Thursday, November 13, 2014

On the Boundaries of Criticism

Recently there has been an enormous amount of discussion about an individual who blogged and wrote under a variety of names, the most well-known being Requires Only That You Hate (sometimes shortened to Requires Hate or ROTYH). This individual's characteristic book reviewing style was not only sharp and incisive in observation about observed flaws of the works in question, but harsh and even brutal in comments directed to the authors themselves. In some cases this individual make remarks to the effect that the author in question should experience various horrific forms of bodily harm, including acid attacks and being raped by dogs.

This individual typically focusing a particular wrath upon works that were perceived as racist, sexist, homophobic, or otherwise containing unacceptable bigotries. And these were not necessarily the obvious -- many of the criticisms were focused on offenses such as exoticization, in which the Other is portrayed as interesting and exciting simply for being other, or cultural appropriation, which was originally used to refer to people taking the traditional stories of impoverished communities and repackaging them for profit without any sort of consideration to the peoples from whom those intellectual properties originally came, but grew to become effectively a catch-all term for almost any writing of other cultures by white authors. But they all had the common trait of vicious language, often shocking in its level of cruelty and vulgarity.
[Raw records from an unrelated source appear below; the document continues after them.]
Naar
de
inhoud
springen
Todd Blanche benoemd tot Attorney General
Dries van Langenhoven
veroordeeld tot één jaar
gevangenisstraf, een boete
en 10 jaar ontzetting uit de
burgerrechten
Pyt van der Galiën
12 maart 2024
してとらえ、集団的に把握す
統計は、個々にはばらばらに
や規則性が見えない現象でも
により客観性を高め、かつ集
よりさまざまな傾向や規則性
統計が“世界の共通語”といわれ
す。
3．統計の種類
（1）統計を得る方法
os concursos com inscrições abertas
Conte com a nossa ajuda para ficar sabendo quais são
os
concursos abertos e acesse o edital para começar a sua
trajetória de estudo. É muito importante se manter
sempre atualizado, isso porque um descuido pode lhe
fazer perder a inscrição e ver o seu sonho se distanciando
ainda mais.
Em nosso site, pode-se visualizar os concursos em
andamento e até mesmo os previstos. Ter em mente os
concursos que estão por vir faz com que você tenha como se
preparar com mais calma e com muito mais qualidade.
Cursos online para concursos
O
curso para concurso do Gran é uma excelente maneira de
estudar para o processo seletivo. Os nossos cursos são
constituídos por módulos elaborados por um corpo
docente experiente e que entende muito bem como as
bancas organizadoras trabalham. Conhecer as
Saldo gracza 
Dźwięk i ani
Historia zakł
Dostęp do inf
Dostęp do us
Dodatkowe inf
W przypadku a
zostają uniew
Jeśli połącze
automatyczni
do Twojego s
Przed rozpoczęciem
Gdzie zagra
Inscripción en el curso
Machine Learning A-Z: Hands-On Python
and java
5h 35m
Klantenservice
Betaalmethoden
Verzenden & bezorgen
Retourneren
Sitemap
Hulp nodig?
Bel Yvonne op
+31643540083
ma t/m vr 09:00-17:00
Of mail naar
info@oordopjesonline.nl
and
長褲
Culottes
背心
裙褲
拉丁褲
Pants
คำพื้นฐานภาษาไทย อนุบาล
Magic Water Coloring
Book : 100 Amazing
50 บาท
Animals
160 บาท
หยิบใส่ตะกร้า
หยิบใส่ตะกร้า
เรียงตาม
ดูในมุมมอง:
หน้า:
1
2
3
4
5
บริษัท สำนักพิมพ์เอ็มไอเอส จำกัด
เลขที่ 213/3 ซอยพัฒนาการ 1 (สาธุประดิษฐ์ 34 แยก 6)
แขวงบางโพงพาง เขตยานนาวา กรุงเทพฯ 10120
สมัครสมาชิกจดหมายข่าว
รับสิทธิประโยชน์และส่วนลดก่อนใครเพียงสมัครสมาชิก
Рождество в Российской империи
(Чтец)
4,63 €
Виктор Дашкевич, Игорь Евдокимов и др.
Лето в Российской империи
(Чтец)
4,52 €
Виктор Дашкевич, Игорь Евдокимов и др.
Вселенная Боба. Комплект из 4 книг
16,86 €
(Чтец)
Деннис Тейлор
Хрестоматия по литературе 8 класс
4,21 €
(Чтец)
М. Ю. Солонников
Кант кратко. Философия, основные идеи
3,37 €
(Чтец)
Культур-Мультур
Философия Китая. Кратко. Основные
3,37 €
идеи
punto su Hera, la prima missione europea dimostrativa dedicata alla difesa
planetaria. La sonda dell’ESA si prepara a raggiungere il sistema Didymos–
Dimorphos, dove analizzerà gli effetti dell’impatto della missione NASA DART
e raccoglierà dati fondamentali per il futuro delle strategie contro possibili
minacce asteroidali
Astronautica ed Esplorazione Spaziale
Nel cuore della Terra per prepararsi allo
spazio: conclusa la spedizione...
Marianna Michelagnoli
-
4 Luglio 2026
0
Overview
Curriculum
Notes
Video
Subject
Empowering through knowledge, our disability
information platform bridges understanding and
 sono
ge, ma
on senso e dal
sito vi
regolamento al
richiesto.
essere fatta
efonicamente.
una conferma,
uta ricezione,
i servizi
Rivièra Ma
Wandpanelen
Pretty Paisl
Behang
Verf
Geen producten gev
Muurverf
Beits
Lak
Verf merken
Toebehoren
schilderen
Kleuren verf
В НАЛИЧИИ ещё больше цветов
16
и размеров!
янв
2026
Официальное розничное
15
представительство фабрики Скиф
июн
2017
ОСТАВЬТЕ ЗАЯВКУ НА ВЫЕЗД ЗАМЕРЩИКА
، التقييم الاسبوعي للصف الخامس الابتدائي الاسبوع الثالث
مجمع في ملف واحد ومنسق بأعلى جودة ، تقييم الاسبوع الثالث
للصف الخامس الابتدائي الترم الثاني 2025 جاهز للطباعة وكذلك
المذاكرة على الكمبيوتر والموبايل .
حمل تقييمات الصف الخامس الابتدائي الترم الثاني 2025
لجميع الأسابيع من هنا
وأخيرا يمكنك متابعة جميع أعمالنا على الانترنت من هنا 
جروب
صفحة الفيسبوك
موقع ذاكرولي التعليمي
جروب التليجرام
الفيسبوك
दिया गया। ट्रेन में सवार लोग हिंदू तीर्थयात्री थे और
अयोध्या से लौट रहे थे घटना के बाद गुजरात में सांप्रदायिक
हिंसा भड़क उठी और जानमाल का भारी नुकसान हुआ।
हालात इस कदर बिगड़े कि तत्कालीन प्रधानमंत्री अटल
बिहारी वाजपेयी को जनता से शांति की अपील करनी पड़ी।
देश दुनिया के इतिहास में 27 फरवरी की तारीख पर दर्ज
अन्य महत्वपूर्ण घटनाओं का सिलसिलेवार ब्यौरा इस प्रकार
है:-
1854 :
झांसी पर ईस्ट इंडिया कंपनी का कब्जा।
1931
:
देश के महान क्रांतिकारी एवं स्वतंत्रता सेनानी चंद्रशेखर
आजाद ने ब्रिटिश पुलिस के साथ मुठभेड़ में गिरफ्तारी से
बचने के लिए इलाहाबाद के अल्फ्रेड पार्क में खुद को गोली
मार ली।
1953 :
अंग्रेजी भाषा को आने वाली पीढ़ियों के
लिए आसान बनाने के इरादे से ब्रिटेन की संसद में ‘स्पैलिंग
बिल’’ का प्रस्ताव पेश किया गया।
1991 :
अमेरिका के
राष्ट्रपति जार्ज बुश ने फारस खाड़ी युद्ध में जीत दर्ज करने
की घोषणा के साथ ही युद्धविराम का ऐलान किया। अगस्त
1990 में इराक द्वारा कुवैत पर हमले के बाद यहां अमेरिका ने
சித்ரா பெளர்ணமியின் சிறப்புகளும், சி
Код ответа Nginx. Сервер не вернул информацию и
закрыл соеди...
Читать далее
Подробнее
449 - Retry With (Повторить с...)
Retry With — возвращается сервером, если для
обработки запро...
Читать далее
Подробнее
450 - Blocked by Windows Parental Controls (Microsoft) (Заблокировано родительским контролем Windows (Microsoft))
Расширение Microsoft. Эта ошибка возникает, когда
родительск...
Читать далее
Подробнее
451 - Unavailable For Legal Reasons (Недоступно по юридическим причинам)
One may ask why this individual's critical style should only have become an issue recently, when this individual has been writing for years, almost a decade. Part of it is a desire not to appear thin-skinned or unable to take criticism -- it is generally considered very bad form for an author to take exception to a review, except in matters of verifiable factual matters. But the biggest part of it, the part that kept even third parties from stepping up and saying that Requires Hate's most egregious personal language toward authors crossed the line to unacceptable, was the fear that one would look racist, or at least appear to be an apologist for bigotry, by attempting to speak against the excesses of RH's suggestions that horrible things ought to happen to authors whose works were to be condemned. Thus it was only when another author revealed that RH had also been targeting minority authors that it became acceptable to object to RH's conduct, and then only in very careful terms.

There are two big issues in this discussion that are in danger of becoming the Elephant in the Middle of the Living Room if political considerations are given primacy. First is the question of Acceptable Targets -- should some people be considered fair game simply by their membership in certain identity groups, in particular Straight White Male? Or should the discussion of a work be entirely on its merits, and the author entirely upon his or her actions?

And the second is how far is too far in writing a harsh critique. Are there limits on what is appropriate in a review, and is there a point at which one has Gone Too Far? Should the work be treated as something separate from the author, or does it necessarily reflect flaws in the moral character of its creator that may have been carefully kept from that individual's personal behavior?